Activity ->
Copy the data that follows exactly. Include no pictures.

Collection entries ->
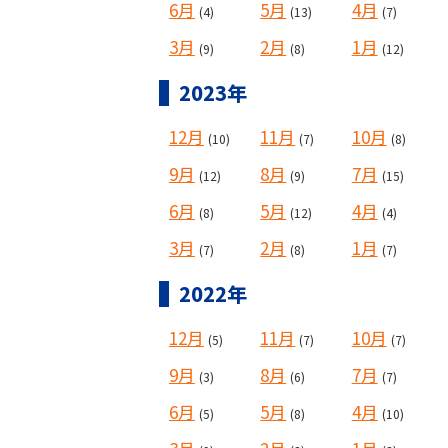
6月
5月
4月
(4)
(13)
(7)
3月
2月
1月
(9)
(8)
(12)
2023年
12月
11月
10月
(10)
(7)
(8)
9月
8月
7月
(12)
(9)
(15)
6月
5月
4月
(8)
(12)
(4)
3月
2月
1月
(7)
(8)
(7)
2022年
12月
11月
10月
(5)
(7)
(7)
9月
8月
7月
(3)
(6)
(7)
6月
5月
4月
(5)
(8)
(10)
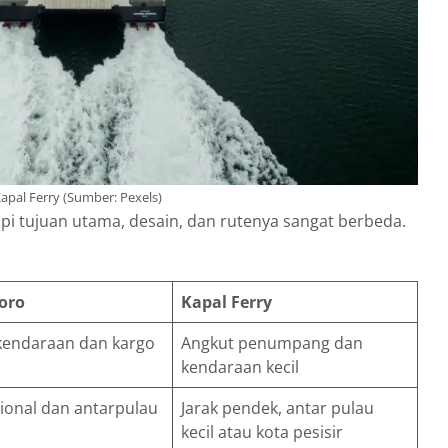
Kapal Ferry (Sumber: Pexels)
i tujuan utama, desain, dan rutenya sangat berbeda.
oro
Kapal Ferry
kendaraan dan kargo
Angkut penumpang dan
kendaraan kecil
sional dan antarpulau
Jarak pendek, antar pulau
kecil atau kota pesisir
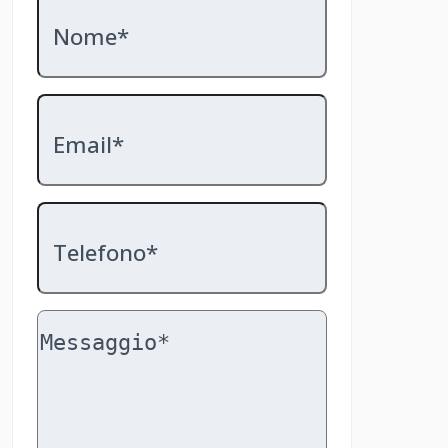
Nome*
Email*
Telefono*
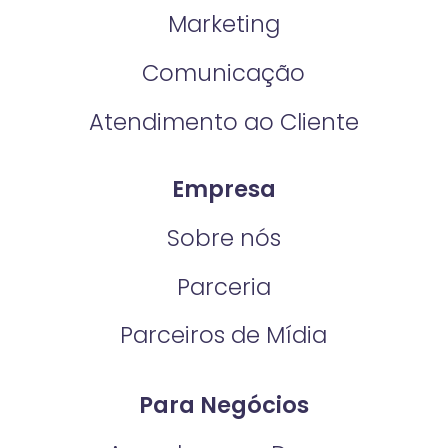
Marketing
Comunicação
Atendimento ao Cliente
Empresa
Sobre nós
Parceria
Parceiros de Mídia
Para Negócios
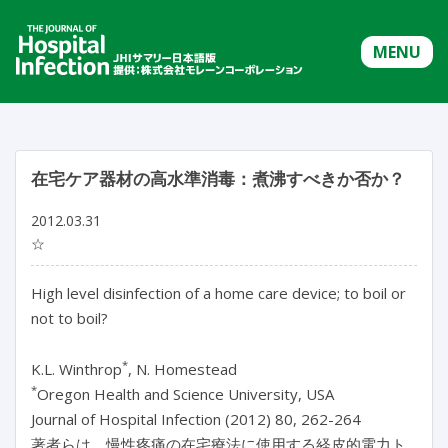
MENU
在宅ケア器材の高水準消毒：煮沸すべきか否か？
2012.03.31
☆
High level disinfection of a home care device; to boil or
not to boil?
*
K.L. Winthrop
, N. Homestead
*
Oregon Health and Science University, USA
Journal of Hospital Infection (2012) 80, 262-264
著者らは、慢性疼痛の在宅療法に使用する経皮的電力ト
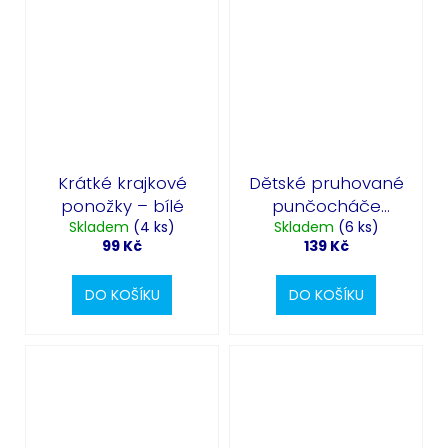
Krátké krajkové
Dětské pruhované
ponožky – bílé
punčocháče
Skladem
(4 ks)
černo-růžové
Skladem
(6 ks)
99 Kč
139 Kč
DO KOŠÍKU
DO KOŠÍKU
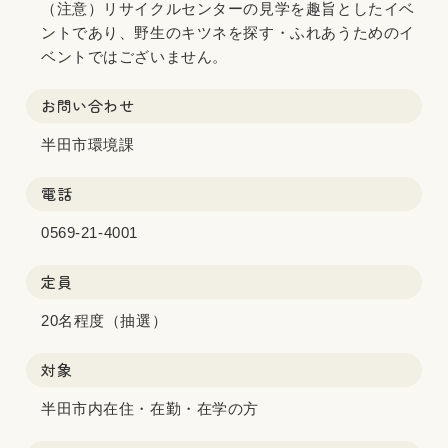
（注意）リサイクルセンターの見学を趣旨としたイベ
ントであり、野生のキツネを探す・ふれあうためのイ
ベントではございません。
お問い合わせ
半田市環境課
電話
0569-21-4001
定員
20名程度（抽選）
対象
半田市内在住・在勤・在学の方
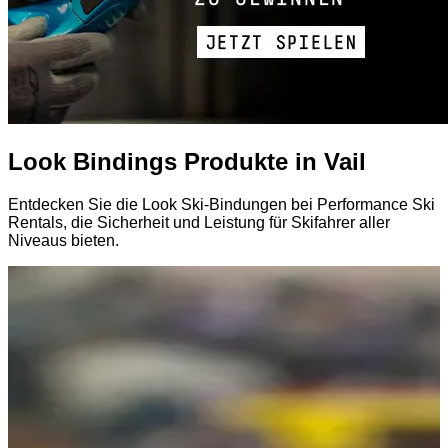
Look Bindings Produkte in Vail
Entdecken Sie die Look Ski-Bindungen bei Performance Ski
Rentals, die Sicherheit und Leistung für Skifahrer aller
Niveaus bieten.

Written response ->
6月
5月
4月
(4)
(13)
(7)
3月
2月
1月
(9)
(8)
(12)
2023年
12月
11月
10月
(10)
(7)
(8)
9月
8月
7月
(12)
(9)
(15)
6月
5月
4月
(8)
(12)
(4)
3月
2月
1月
(7)
(8)
(7)
2022年
12月
11月
10月
(5)
(7)
(7)
9月
8月
7月
(3)
(6)
(7)
6月
5月
4月
(5)
(8)
(10)
Kapal Ferry (Sumber: Pexels)
i tujuan utama, desain, dan rutenya sangat berbeda.
oro
Kapal Ferry
kendaraan dan kargo
Angkut penumpang dan
kendaraan kecil
sional dan antarpulau
Jarak pendek, antar pulau
kecil atau kota pesisir
Nome*
Email*
Telefono*
Marketing
Comunicação
Atendimento ao Cliente
Empresa
Sobre nós
Parceria
Parceiros de Mídia
Para Negócios
MENU
在宅ケア器材の高水準消毒：煮沸すべきか否か？
2012.03.31
☆
High level disinfection of a home care device; to boil or
not to boil?
*
K.L. Winthrop
, N. Homestead
*
Oregon Health and Science University, USA
Journal of Hospital Infection (2012) 80, 262-264
著者らは、慢性疼痛の在宅療法に使用する経皮的電力ト
Krátké krajkové
Dětské pruhované
ponožky – bílé
punčocháče
Skladem
(4 ks)
černo-růžové
Skladem
(6 ks)
99 Kč
139 Kč
DO KOŠÍKU
DO KOŠÍKU
（注意）リサイクルセンターの見学を趣旨としたイベ
ントであり、野生のキツネを探す・ふれあうためのイ
ベントではございません。
お問い合わせ
半田市環境課
電話
0569-21-4001
定員
20名程度（抽選）
対象
半田市内在住・在勤・在学の方
Look Bindings Produkte in Vail
Entdecken Sie die Look Ski-Bindungen bei Performance Ski
Rentals, die Sicherheit und Leistung für Skifahrer aller
Niveaus bieten.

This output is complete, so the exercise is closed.